• To do:
Output all of the material once more, so that every line matches the original exactly.
(Beginning of Exercise data)
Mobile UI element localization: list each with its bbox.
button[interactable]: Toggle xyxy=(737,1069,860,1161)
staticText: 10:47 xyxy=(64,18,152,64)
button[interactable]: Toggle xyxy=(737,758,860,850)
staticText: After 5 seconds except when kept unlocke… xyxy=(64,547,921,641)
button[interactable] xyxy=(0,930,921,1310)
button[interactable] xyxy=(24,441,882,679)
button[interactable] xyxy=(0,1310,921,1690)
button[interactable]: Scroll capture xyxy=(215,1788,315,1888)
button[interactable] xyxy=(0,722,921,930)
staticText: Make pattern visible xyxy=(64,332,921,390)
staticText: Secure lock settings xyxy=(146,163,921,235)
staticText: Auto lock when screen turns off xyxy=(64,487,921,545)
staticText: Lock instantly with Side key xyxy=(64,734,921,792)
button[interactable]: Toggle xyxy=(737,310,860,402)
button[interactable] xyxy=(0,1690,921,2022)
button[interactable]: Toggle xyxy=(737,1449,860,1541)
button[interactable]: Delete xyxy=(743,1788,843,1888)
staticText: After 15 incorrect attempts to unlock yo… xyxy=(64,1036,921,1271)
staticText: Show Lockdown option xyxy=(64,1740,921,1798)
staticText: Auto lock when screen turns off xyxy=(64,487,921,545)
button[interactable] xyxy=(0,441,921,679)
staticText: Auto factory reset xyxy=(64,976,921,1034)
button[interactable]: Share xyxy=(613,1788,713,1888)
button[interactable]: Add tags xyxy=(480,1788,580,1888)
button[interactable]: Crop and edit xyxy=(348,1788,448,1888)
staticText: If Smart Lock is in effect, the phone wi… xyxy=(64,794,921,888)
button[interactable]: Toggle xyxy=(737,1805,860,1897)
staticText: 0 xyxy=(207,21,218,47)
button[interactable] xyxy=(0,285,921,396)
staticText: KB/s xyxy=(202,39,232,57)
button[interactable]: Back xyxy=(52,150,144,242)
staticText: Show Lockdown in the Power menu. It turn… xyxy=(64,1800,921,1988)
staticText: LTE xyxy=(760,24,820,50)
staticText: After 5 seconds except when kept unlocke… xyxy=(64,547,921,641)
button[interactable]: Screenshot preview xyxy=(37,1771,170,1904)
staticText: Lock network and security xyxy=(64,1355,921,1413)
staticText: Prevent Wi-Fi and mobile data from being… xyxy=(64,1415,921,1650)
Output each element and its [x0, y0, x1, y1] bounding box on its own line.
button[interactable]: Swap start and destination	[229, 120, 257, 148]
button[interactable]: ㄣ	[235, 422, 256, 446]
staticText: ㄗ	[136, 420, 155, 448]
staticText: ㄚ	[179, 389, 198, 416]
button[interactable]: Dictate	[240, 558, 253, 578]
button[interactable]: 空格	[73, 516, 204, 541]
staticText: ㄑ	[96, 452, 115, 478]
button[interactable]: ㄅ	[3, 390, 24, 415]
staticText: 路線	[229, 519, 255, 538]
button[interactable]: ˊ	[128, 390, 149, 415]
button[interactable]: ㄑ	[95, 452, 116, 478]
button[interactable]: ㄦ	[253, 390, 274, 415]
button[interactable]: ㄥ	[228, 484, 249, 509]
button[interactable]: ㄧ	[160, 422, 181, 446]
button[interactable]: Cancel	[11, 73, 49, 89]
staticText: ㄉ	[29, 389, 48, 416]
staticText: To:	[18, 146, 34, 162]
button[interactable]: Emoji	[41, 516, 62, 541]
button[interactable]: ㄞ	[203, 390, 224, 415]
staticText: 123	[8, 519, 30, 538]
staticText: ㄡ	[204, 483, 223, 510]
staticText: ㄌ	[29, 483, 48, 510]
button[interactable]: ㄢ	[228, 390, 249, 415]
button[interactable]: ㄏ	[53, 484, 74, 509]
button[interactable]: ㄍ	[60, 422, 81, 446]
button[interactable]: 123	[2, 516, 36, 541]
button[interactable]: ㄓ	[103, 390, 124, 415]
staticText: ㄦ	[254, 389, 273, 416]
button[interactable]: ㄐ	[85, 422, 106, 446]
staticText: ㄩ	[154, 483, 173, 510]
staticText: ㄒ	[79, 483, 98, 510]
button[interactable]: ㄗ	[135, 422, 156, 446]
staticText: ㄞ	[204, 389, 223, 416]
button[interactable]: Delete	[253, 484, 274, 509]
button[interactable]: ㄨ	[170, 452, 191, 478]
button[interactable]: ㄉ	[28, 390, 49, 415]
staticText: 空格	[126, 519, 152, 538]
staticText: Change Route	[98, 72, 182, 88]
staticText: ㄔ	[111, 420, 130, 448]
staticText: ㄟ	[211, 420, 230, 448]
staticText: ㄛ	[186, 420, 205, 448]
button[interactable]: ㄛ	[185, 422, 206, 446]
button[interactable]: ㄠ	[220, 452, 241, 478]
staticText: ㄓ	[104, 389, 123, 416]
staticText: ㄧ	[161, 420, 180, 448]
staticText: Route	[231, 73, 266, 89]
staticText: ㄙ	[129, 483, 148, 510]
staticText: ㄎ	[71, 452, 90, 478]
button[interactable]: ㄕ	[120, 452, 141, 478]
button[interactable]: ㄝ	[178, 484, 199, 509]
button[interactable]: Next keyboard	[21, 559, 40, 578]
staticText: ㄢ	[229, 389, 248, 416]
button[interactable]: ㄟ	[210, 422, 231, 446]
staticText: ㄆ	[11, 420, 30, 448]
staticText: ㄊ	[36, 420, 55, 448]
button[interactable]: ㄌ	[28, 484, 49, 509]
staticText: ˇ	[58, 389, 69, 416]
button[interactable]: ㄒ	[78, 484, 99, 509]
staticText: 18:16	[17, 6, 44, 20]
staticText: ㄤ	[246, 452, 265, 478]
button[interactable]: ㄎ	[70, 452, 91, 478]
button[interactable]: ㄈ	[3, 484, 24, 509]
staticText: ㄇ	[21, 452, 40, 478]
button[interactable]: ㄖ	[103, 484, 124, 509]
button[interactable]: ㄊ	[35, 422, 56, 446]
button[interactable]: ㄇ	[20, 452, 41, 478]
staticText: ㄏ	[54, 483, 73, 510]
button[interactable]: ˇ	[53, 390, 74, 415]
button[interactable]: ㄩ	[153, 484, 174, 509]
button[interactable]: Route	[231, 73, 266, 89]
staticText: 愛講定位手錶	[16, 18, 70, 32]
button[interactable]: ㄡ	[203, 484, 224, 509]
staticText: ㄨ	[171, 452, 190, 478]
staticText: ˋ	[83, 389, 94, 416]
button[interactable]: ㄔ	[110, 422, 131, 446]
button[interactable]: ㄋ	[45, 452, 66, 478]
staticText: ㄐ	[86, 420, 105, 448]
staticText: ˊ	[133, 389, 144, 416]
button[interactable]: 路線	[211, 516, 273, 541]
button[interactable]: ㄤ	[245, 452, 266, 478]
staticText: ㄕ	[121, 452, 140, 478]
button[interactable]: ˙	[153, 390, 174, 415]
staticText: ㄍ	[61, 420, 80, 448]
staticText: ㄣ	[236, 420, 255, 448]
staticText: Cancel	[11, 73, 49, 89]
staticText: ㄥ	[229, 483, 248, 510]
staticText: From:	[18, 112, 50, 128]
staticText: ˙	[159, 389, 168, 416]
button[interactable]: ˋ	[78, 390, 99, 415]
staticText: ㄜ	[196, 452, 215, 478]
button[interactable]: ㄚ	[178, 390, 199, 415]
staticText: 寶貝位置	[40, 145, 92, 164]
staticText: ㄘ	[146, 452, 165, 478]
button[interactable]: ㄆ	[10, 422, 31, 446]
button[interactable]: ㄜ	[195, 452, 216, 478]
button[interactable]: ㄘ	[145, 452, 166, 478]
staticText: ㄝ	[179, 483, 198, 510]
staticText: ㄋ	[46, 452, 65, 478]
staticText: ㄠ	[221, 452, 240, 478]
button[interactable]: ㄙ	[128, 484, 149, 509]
(End of Exercise data)
• Task answer:
Mobile UI element localization: list each with its bbox.
button[interactable]: Toggle xyxy=(737,1069,860,1161)
staticText: 10:47 xyxy=(64,18,152,64)
button[interactable]: Toggle xyxy=(737,758,860,850)
staticText: After 5 seconds except when kept unlocke… xyxy=(64,547,921,641)
button[interactable] xyxy=(0,930,921,1310)
button[interactable] xyxy=(24,441,882,679)
button[interactable] xyxy=(0,1310,921,1690)
button[interactable]: Scroll capture xyxy=(215,1788,315,1888)
button[interactable] xyxy=(0,722,921,930)
staticText: Make pattern visible xyxy=(64,332,921,390)
staticText: Secure lock settings xyxy=(146,163,921,235)
staticText: Auto lock when screen turns off xyxy=(64,487,921,545)
staticText: Lock instantly with Side key xyxy=(64,734,921,792)
button[interactable]: Toggle xyxy=(737,310,860,402)
button[interactable] xyxy=(0,1690,921,2022)
button[interactable]: Toggle xyxy=(737,1449,860,1541)
button[interactable]: Delete xyxy=(743,1788,843,1888)
staticText: After 15 incorrect attempts to unlock yo… xyxy=(64,1036,921,1271)
staticText: Show Lockdown option xyxy=(64,1740,921,1798)
staticText: Auto lock when screen turns off xyxy=(64,487,921,545)
button[interactable] xyxy=(0,441,921,679)
staticText: Auto factory reset xyxy=(64,976,921,1034)
button[interactable]: Share xyxy=(613,1788,713,1888)
button[interactable]: Add tags xyxy=(480,1788,580,1888)
button[interactable]: Crop and edit xyxy=(348,1788,448,1888)
staticText: If Smart Lock is in effect, the phone wi… xyxy=(64,794,921,888)
button[interactable]: Toggle xyxy=(737,1805,860,1897)
staticText: 0 xyxy=(207,21,218,47)
button[interactable] xyxy=(0,285,921,396)
staticText: KB/s xyxy=(202,39,232,57)
button[interactable]: Back xyxy=(52,150,144,242)
staticText: Show Lockdown in the Power menu. It turn… xyxy=(64,1800,921,1988)
staticText: LTE xyxy=(760,24,820,50)
staticText: After 5 seconds except when kept unlocke… xyxy=(64,547,921,641)
button[interactable]: Screenshot preview xyxy=(37,1771,170,1904)
staticText: Lock network and security xyxy=(64,1355,921,1413)
staticText: Prevent Wi-Fi and mobile data from being… xyxy=(64,1415,921,1650)
Output each element and its [x0, y0, x1, y1] bounding box on its own line.
button[interactable]: Swap start and destination	[229, 120, 257, 148]
button[interactable]: ㄣ	[235, 422, 256, 446]
staticText: ㄗ	[136, 420, 155, 448]
staticText: ㄚ	[179, 389, 198, 416]
button[interactable]: Dictate	[240, 558, 253, 578]
button[interactable]: 空格	[73, 516, 204, 541]
staticText: ㄑ	[96, 452, 115, 478]
button[interactable]: ㄅ	[3, 390, 24, 415]
staticText: 路線	[229, 519, 255, 538]
button[interactable]: ˊ	[128, 390, 149, 415]
button[interactable]: ㄑ	[95, 452, 116, 478]
button[interactable]: ㄦ	[253, 390, 274, 415]
button[interactable]: ㄥ	[228, 484, 249, 509]
button[interactable]: ㄧ	[160, 422, 181, 446]
button[interactable]: Cancel	[11, 73, 49, 89]
staticText: ㄉ	[29, 389, 48, 416]
staticText: To:	[18, 146, 34, 162]
button[interactable]: Emoji	[41, 516, 62, 541]
button[interactable]: ㄞ	[203, 390, 224, 415]
staticText: 123	[8, 519, 30, 538]
staticText: ㄡ	[204, 483, 223, 510]
staticText: ㄌ	[29, 483, 48, 510]
button[interactable]: ㄢ	[228, 390, 249, 415]
button[interactable]: ㄏ	[53, 484, 74, 509]
button[interactable]: ㄍ	[60, 422, 81, 446]
button[interactable]: 123	[2, 516, 36, 541]
button[interactable]: ㄓ	[103, 390, 124, 415]
staticText: ㄦ	[254, 389, 273, 416]
button[interactable]: ㄐ	[85, 422, 106, 446]
staticText: ㄩ	[154, 483, 173, 510]
staticText: ㄒ	[79, 483, 98, 510]
button[interactable]: ㄗ	[135, 422, 156, 446]
staticText: ㄞ	[204, 389, 223, 416]
button[interactable]: Delete	[253, 484, 274, 509]
button[interactable]: ㄨ	[170, 452, 191, 478]
button[interactable]: ㄉ	[28, 390, 49, 415]
staticText: 空格	[126, 519, 152, 538]
staticText: Change Route	[98, 72, 182, 88]
staticText: ㄔ	[111, 420, 130, 448]
staticText: ㄟ	[211, 420, 230, 448]
staticText: ㄛ	[186, 420, 205, 448]
button[interactable]: ㄛ	[185, 422, 206, 446]
button[interactable]: ㄠ	[220, 452, 241, 478]
staticText: ㄓ	[104, 389, 123, 416]
staticText: ㄧ	[161, 420, 180, 448]
staticText: Route	[231, 73, 266, 89]
staticText: ㄙ	[129, 483, 148, 510]
staticText: ㄎ	[71, 452, 90, 478]
button[interactable]: ㄕ	[120, 452, 141, 478]
button[interactable]: ㄝ	[178, 484, 199, 509]
button[interactable]: Next keyboard	[21, 559, 40, 578]
staticText: ㄢ	[229, 389, 248, 416]
button[interactable]: ㄟ	[210, 422, 231, 446]
staticText: ㄆ	[11, 420, 30, 448]
staticText: ㄊ	[36, 420, 55, 448]
button[interactable]: ㄌ	[28, 484, 49, 509]
staticText: ˇ	[58, 389, 69, 416]
button[interactable]: ㄒ	[78, 484, 99, 509]
staticText: 18:16	[17, 6, 44, 20]
staticText: ㄤ	[246, 452, 265, 478]
button[interactable]: ㄎ	[70, 452, 91, 478]
button[interactable]: ㄈ	[3, 484, 24, 509]
staticText: ㄇ	[21, 452, 40, 478]
button[interactable]: ㄖ	[103, 484, 124, 509]
button[interactable]: ㄊ	[35, 422, 56, 446]
button[interactable]: ㄇ	[20, 452, 41, 478]
staticText: ㄏ	[54, 483, 73, 510]
button[interactable]: ˇ	[53, 390, 74, 415]
button[interactable]: ㄩ	[153, 484, 174, 509]
button[interactable]: Route	[231, 73, 266, 89]
staticText: 愛講定位手錶	[16, 18, 70, 32]
button[interactable]: ㄡ	[203, 484, 224, 509]
staticText: ㄨ	[171, 452, 190, 478]
staticText: ˋ	[83, 389, 94, 416]
button[interactable]: ㄔ	[110, 422, 131, 446]
button[interactable]: ㄋ	[45, 452, 66, 478]
staticText: ㄐ	[86, 420, 105, 448]
staticText: ˊ	[133, 389, 144, 416]
button[interactable]: 路線	[211, 516, 273, 541]
button[interactable]: ㄤ	[245, 452, 266, 478]
staticText: ㄕ	[121, 452, 140, 478]
button[interactable]: ˙	[153, 390, 174, 415]
staticText: ㄍ	[61, 420, 80, 448]
staticText: ㄣ	[236, 420, 255, 448]
staticText: Cancel	[11, 73, 49, 89]
staticText: ㄥ	[229, 483, 248, 510]
staticText: From:	[18, 112, 50, 128]
staticText: ˙	[159, 389, 168, 416]
button[interactable]: ˋ	[78, 390, 99, 415]
staticText: ㄜ	[196, 452, 215, 478]
button[interactable]: ㄚ	[178, 390, 199, 415]
staticText: 寶貝位置	[40, 145, 92, 164]
staticText: ㄘ	[146, 452, 165, 478]
button[interactable]: ㄆ	[10, 422, 31, 446]
button[interactable]: ㄜ	[195, 452, 216, 478]
button[interactable]: ㄘ	[145, 452, 166, 478]
staticText: ㄝ	[179, 483, 198, 510]
staticText: ㄋ	[46, 452, 65, 478]
staticText: ㄠ	[221, 452, 240, 478]
button[interactable]: ㄙ	[128, 484, 149, 509]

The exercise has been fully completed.